I couldn’t keep my eyes off my watch as we continued CPR. It was like a magnet. I checked it for the third time since I’d entered the room—11:30 p.m.—and asked her if she’d heard anything about hidden explosives or gas, and told her what Kazlov had said.
She didn’t respond, just looked at Bohai, straightened for a moment, her expression weary, then resumed the chest compressions but with less intensity. “He’s dead, isn’t he?”
I sidestepped the question by asking, “Do you work for Mr. Bohai? Or related—his granddaughter?”
“Both. I’m his daughter and I’m on his staff. I have a degree in aquaculture, but I also do all of my father’s”—the woman caught herself, hesitated, then became more cautious—“I’m like a personal assistant. Private matters that he trusts to no one else. At least”—she stared down into the man’s face—“that’s what I did before we came to this bloody island.”
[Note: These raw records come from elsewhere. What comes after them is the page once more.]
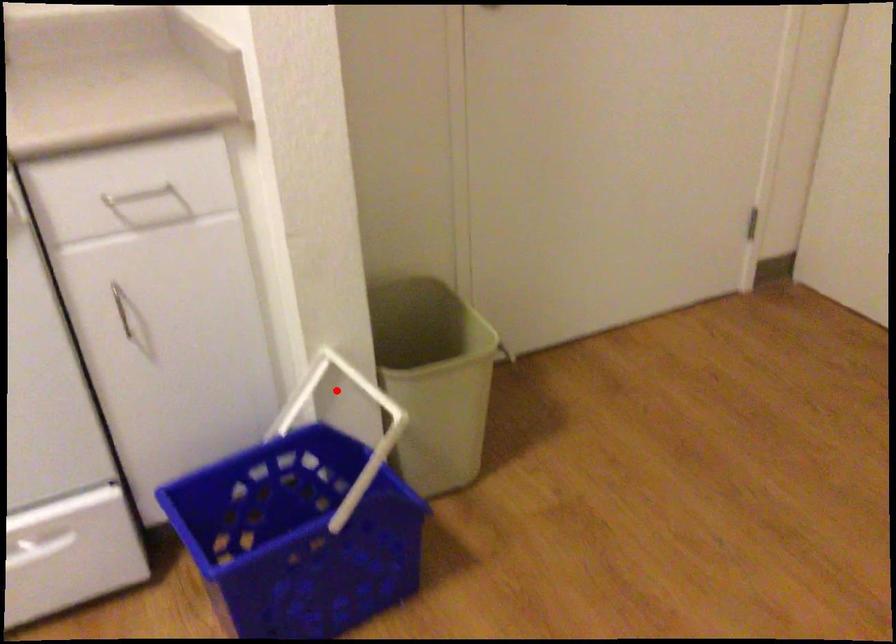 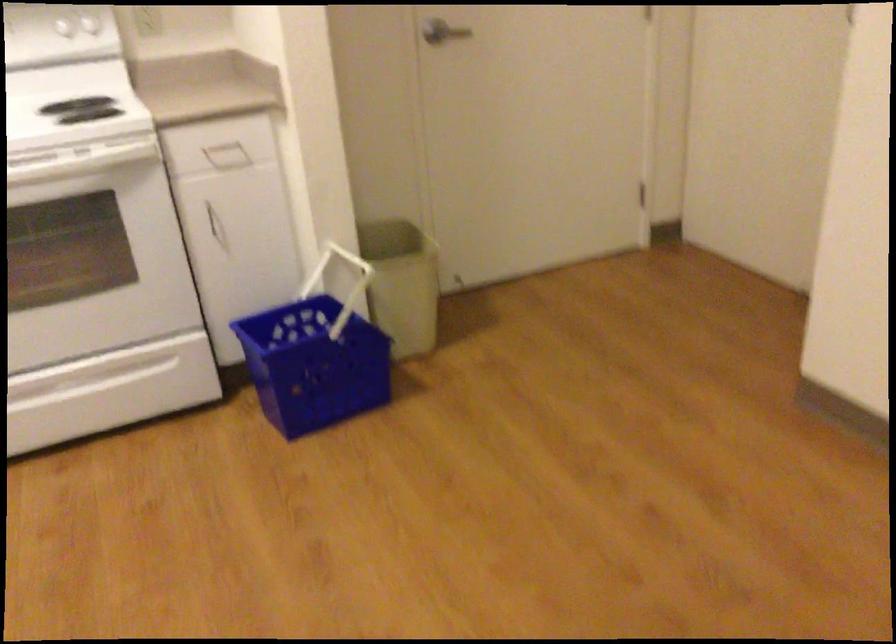 Question: I am providing you with two images of the same scene from different viewpoints. Image1 has a red point marked. In image2, the corresponding 3D location appears at what relative position? Reply with the corresponding letter.

Choices:
 (A) Closer
 (B) Farther

Answer: (B) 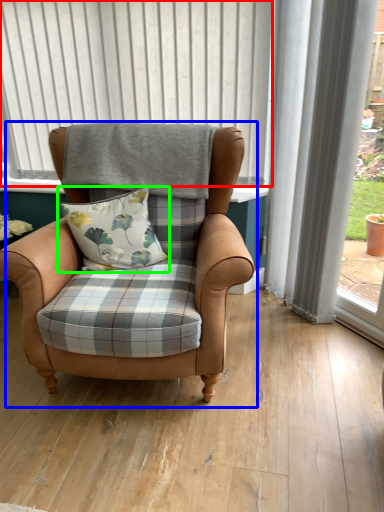 Question: Which object is the farthest from bay window (highlighted by a red box)? Choose among these: chair (highlighted by a blue box) or pillow (highlighted by a green box).

Choices:
 (A) chair
 (B) pillow

Answer: (B)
I exhaled another long breath into Bohai’s lungs before saying, “He’s your father.”
“I just said so.”
“Okay, then we can’t give up yet. There’s one more thing I can try to bring him back. Keep doing the compressions. I’ll tell you when to stop.” I wanted to delay an emotional meltdown for as long as possible, but the enormity of the daughter’s loss was bound to hit her soon.
On the other hand, mayb
e I was worried for no reason. Judging from what the woman said next, I had overestimated the paternal bond. As I was rummaging through the first-aid kit, she spoke to herself, not to me, saying, “I knew he was dead. But I couldn’t let myself give up. He despised a quitter—weakness of any kind, and… and he was not a patient man. Quite the opposite. Nor very kind.”
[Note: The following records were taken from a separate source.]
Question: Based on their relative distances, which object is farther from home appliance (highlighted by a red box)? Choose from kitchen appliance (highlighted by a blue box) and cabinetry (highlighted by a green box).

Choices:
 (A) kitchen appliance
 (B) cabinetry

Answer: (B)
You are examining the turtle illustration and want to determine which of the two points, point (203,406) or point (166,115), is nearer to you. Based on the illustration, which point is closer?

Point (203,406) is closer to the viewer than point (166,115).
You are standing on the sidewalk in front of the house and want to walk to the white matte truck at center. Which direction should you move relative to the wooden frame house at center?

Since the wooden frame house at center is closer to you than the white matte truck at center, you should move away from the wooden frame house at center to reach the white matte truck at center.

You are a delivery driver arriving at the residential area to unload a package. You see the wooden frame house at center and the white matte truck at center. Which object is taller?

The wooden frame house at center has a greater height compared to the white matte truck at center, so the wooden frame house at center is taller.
She paused before saying the next words, as if testing her own courage. “Dead. My father’s dead. How strange to stand so close to him, to actually say it out loud, and not feel terrified.”
Terrified of her own father? The articulate, evasive man I had spoken with that afternoon hadn’t struck me as terrifying, only selfish, manipulative and sinister. But who would know better than Bohai’s own daughter?
I felt the woman’s eyes on me when she asked again, “He is dead, isn’t he?”
I replied, “There’s still a chance. I need you to stay strong, understand? Your father’s not the only one who needs help tonight.” Then, noticing the mess that coated my fingers, I said, “Take this little bottle of Betadine. Squirt it on my hands, your father’s chest, then get back to your compressions. Hurry. I’ll give him another couple of breaths while you do it.”
In the kit were needles, syringes and an ampule of epinephrine, which is usually used to treat allergic reactions. Bee stings and ant bites are common in Florida, and people die every year from the shock of the acidic venom. I always keep a few EpiPens on the boat because one quick injection can save the life of an otherwise healthy person. But epinephrine is also sometimes used to jump-start a dead heart.
I found the longest needle in the kit, loaded it with the drug and was tapping air bubbles to the top of the syringe as I positioned myself over the man. “You can stop the compressions now. I’ll let you know when I’m done.”
The woman’s reaction was unexpected. “I’m not a child. Is that adrenaline?”